### Task item
Return the entries verbatim and drop every picture.
=======
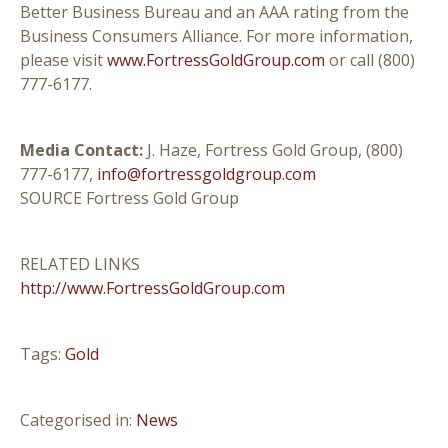
Better Business Bureau and an AAA rating from the
Business Consumers Alliance. For more information,
please visit
www.FortressGoldGroup.com
or call (800)
777-6177.
Media Contact:
J. Haze, Fortress Gold Group, (800)
777-6177,
info@fortressgoldgroup.com
SOURCE Fortress Gold Group
RELATED LINKS
http://www.FortressGoldGroup.com
Tags:
Gold
Categorised in:
News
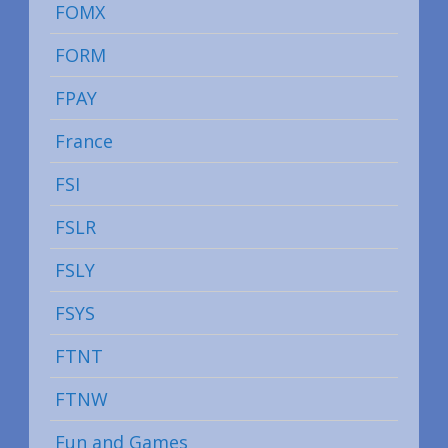
FOMX
FORM
FPAY
France
FSI
FSLR
FSLY
FSYS
FTNT
FTNW
Fun and Games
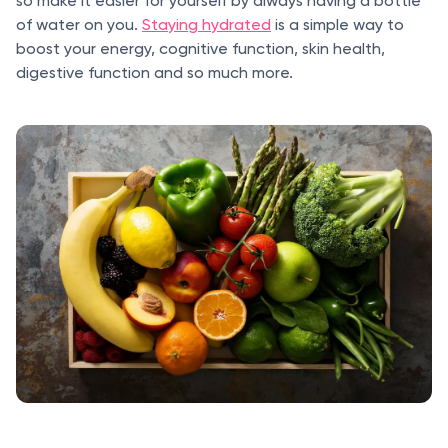
so make it easier for yourself by always having a bottle
of water on you.
Staying hydrated
is a simple way to
boost your energy, cognitive function, skin health,
digestive function and so much more.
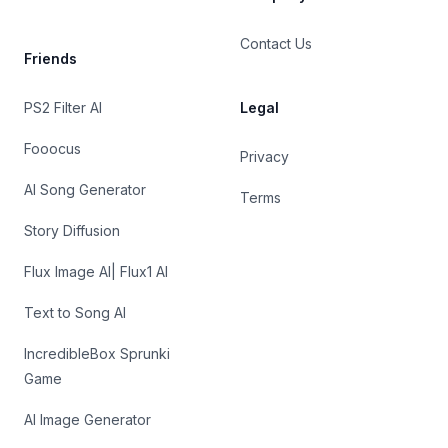
Contact Us
Friends
PS2 Filter AI
Legal
Fooocus
Privacy
AI Song Generator
Terms
Story Diffusion
Flux Image AI| Flux1 AI
Text to Song AI
IncredibleBox Sprunki
Game
AI Image Generator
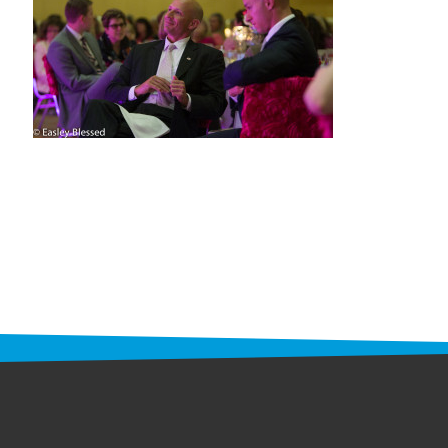
STAFF
programs
PROSCAN PINK RIBBON CENTERS
PINK RIBBON PROGRAMS
THE PINK RIBBON
CHESS IN SCHOOLS PROGRAM
QUEEN CITY CLASSIC CHESS
TOURNAMENT
news
IN THE NEWS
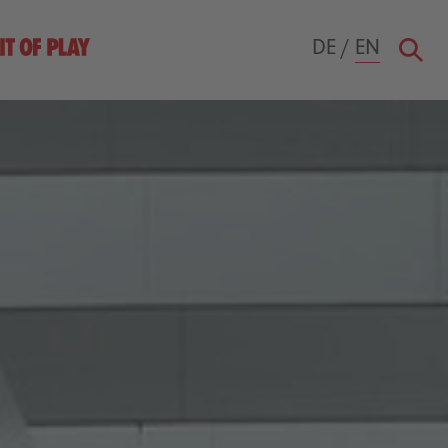
DE
/
EN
=======
### Result
Better Business Bureau and an AAA rating from the
Business Consumers Alliance. For more information,
please visit
www.FortressGoldGroup.com
or call (800)
777-6177.
Media Contact:
J. Haze, Fortress Gold Group, (800)
777-6177,
info@fortressgoldgroup.com
SOURCE Fortress Gold Group
RELATED LINKS
http://www.FortressGoldGroup.com
Tags:
Gold
Categorised in:
News
FOMX
FORM
FPAY
France
FSI
FSLR
FSLY
FSYS
FTNT
FTNW
Fun and Games
so make it easier for yourself by always having a bottle
of water on you.
Staying hydrated
is a simple way to
boost your energy, cognitive function, skin health,
digestive function and so much more.
Contact Us
Friends
PS2 Filter AI
Legal
Fooocus
Privacy
AI Song Generator
Terms
Story Diffusion
Flux Image AI| Flux1 AI
Text to Song AI
IncredibleBox Sprunki
Game
AI Image Generator
STAFF
programs
PROSCAN PINK RIBBON CENTERS
PINK RIBBON PROGRAMS
THE PINK RIBBON
CHESS IN SCHOOLS PROGRAM
QUEEN CITY CLASSIC CHESS
TOURNAMENT
news
IN THE NEWS
DE
/
EN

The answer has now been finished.